Mit Brustwarzen-Tattoos gegen die Spuren von Krebs

In Deutschland erkranken jährlich rund 70.000 Frauen an Brustkrebs. In etwa 25 Prozent der Fälle ist eine operative Entfernung der Brust (Mastektomie) medizinisch notwendig. Im Anschluss an eine solche Operation entscheiden sich viele Patientinnen für einen Brustwiederaufbau. Zwar lassen sich Form und Volumen durch chirurgische Eingriffe rekonstruieren - doch ein wesentliches Detail bleibt oft aus: die Brustwarze.
Eine fotorealistische Brustwarzentätowierung kann helfen, das äußere Erscheinungsbild zu vervollständigen. Andy Engel hat sich genau darauf spezialisiert. Seit 2008 bietet der erfahrene Tätowierer Patientinnen nach einer Mastektomie die Möglichkeit, die Brustwarze mithilfe einer realistischen Tätowierung optisch rekonstruieren zu lassen. Seit 2020 unterstützt er zudem die Kampagne #wiederganzich, initiiert von Bepanthen, mit dem Ziel, dass sich Frauen mit Brustkrebs wieder ganz als Frau fühlen und mit der Erkrankung abschließen können. "Die fehlende Brustwarze und die Narben erinnern sie ständig an ihre Erfahrungen", weiß Engel und klärt im Interview über die wichtigsten Fragen zu seiner besonderen Arbeit auf.
Herr Engel, wie sind Sie zur Spezialisierung auf medizinisch-rekonstruktive Tätowierungen, insbesondere Brustwarzen-3D-Tattoos, gekommen?
Andy Engel: 2008 kam eine Kundin zu mir, die an Brustkrebs erkrankt war, eine einseitige Mastektomie hatte und in Folge auch einseitig ihre Brustwarze verloren hat. Die Kundin kannte mich aus einem Fernsehbericht und war der Meinung, wenn ich doch Portraits tätowieren könne, sollte ich ihr auch mit einer fotorealistischen Brustwarze helfen können. Ich war zu dem Zeitpunkt weltweit schon bekannt als Spezialist für fotorealistische Portraits. Vor allem, weil die Tätowierungen auch wirklich dauerhaft waren, was bei vielen anderen Portraitkünstlern nicht der Fall war. Wir haben uns beraten und ich habe die Brustwarze dann schlussendlich tätowiert. Die Kundin war so glücklich darüber, dass sie zu einem Radiosender in Nürnberg gegangen ist und dort berichtete, dass ich noch vielen weiteren Frauen helfen könne. Und von diesem Beitrag haben wiederum diverse Ärzte und Kliniken erfahren und so kam das ganze Thema dann ins Rollen.

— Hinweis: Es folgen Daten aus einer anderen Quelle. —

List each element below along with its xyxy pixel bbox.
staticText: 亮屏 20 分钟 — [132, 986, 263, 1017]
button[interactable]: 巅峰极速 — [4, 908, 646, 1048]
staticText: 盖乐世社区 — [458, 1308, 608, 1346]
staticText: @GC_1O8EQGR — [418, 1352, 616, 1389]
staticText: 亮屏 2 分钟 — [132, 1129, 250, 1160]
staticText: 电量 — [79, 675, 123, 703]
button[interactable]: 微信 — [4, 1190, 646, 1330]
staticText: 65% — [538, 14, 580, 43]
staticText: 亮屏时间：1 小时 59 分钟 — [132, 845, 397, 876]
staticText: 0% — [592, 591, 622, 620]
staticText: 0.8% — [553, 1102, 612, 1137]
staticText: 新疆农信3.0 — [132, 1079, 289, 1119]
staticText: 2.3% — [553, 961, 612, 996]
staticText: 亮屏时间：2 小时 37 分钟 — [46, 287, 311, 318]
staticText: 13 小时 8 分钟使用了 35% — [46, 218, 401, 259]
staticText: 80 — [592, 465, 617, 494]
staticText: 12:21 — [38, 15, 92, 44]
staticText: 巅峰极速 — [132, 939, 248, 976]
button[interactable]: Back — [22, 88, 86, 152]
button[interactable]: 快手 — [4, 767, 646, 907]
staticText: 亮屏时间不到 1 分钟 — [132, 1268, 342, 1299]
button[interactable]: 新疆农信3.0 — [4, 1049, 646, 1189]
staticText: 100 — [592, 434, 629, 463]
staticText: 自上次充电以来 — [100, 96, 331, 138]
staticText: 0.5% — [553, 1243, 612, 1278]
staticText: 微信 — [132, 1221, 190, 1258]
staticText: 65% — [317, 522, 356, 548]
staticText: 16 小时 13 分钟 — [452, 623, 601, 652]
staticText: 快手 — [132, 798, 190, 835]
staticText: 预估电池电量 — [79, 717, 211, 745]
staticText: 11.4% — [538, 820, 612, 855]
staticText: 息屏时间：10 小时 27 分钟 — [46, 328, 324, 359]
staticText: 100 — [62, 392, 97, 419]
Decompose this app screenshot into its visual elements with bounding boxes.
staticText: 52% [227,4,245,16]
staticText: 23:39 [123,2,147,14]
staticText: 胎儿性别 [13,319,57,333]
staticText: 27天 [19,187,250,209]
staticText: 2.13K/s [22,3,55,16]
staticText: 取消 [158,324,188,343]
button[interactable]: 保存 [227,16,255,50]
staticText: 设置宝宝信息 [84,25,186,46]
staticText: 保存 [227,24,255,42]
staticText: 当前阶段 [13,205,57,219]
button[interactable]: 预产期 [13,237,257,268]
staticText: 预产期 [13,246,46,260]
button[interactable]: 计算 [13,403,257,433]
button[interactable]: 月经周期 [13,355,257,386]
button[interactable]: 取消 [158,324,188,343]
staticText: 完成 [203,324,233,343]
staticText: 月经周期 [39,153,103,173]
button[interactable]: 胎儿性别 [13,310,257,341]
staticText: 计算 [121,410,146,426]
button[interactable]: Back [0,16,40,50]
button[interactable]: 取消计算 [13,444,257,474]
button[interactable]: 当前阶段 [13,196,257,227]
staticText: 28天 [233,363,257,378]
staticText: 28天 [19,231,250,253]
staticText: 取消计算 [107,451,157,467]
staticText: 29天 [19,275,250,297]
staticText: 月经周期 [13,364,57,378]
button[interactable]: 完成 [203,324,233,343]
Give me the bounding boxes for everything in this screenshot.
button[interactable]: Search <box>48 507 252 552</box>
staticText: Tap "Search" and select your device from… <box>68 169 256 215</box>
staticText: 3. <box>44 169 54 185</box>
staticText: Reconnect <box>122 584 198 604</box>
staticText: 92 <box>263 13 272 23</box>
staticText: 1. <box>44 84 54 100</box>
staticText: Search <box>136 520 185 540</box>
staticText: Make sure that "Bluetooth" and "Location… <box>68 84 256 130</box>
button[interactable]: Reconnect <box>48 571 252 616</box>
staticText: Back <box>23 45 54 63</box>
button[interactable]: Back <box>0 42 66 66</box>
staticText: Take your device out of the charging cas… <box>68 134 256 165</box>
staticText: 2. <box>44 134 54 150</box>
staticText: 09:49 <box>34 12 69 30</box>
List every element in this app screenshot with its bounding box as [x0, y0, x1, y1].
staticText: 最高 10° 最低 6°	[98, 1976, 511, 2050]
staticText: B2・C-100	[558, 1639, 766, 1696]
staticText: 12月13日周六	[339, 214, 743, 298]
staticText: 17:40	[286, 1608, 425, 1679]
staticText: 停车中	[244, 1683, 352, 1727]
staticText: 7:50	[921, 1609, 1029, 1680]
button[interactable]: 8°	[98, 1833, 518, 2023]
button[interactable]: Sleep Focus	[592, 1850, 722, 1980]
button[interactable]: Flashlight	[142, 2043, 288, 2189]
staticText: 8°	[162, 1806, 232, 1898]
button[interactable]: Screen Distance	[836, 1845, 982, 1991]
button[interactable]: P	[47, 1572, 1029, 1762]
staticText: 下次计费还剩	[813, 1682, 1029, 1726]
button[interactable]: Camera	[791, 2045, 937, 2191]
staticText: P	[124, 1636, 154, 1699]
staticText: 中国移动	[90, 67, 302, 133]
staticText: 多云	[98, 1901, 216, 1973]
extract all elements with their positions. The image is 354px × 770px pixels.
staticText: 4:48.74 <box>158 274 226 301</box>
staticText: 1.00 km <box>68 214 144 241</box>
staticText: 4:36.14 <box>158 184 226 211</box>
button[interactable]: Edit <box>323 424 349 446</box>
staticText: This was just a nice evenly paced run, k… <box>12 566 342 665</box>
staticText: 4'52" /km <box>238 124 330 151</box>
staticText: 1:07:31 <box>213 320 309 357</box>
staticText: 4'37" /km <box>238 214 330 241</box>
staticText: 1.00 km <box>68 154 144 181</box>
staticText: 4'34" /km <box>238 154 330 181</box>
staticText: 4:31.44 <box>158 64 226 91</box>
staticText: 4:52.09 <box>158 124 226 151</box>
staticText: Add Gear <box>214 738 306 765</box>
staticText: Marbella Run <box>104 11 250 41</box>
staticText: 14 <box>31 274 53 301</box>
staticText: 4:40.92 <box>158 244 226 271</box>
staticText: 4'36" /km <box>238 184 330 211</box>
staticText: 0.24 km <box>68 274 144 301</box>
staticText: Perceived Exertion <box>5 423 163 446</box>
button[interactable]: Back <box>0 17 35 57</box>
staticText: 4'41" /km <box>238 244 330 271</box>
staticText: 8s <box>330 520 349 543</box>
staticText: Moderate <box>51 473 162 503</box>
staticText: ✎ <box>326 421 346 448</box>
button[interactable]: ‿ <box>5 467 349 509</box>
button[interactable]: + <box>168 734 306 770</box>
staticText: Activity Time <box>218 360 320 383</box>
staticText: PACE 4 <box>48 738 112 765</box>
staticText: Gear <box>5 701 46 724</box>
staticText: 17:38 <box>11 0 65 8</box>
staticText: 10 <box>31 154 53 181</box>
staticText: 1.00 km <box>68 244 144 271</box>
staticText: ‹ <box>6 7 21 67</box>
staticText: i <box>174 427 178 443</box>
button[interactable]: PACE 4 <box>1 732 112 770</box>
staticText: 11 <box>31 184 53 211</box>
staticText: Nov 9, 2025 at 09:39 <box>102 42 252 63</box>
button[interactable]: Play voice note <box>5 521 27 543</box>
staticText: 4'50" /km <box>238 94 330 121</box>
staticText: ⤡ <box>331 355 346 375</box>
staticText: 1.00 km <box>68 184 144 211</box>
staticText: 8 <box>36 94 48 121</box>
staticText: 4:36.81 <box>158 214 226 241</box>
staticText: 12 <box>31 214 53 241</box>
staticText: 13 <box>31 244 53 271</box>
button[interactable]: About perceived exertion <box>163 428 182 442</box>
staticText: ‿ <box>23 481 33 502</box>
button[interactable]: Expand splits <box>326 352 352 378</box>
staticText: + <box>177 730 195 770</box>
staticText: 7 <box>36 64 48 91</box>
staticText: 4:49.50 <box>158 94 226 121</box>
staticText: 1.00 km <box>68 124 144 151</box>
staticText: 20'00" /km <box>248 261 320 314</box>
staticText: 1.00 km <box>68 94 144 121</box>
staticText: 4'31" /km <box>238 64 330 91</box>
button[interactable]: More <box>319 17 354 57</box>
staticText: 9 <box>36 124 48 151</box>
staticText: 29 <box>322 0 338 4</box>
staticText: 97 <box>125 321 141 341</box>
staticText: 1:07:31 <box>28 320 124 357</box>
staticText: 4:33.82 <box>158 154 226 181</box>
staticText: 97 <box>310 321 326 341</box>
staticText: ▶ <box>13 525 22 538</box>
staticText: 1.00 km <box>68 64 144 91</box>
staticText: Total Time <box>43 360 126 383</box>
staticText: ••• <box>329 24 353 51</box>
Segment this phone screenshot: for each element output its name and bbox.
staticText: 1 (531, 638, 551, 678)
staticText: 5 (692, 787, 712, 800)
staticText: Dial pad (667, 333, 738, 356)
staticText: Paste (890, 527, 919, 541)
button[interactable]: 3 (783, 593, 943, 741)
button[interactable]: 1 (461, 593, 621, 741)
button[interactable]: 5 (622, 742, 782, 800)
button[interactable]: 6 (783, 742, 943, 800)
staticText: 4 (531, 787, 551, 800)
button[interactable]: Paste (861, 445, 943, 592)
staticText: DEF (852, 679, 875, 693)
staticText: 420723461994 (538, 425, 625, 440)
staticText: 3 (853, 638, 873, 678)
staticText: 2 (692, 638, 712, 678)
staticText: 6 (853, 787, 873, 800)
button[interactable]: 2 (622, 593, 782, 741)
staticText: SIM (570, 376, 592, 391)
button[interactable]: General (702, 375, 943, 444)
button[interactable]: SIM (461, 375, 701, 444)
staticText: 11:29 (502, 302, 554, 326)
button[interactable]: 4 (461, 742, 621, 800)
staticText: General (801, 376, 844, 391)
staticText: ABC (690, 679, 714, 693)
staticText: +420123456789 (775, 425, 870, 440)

Welche speziellen Techniken und Farbtöne verwenden Sie, um die Illusion von Dreidimensionalität zu erzeugen?
Engel: Ich habe im Laufe der Jahre spezielle Techniken, Farben und Maschinen entwickelt, weil ich gemerkt habe, dass das "normale" Tätowieren in diesen Arealen der Haut nicht funktioniert. Aufgrund von starker Vernarbung, verschiedenen Hauttransplantationen, der Chemotherapie und der Bestrahlung verändern sich die Hautzellen. Die Haut an sich lässt sich dann ganz anders tätowieren. Ich möchte eine lebensecht anmutende Tätowierung machen, die wirklich so aussieht, als wäre sie eine echte Brustwarze. Dafür habe ich eine spezielle Technik und Farbtöne entwickelt, natürlich konform der Richtlinien für Tätowiermittel (REACH-Verordnung). Auch spezielle Maschinen haben wir entwickelt, mit denen man mehr Möglichkeiten hat, verhärtete und vernarbte Haut zu tätowieren. Beispielsweise haben die Nadelspitzen eine spezielle Struktur, damit sie die Farbe in das schwierige Gewebe einbringen. In jeder Kundenakte ist genau vermerkt, welche Farben verwendet wurden, wie die Farben angemischt sind, welche Nadeln zum Einsatz kamen. So kann ich alles nachvollziehen und wiederum daraus lernen, was bei welcher Frau funktioniert hat.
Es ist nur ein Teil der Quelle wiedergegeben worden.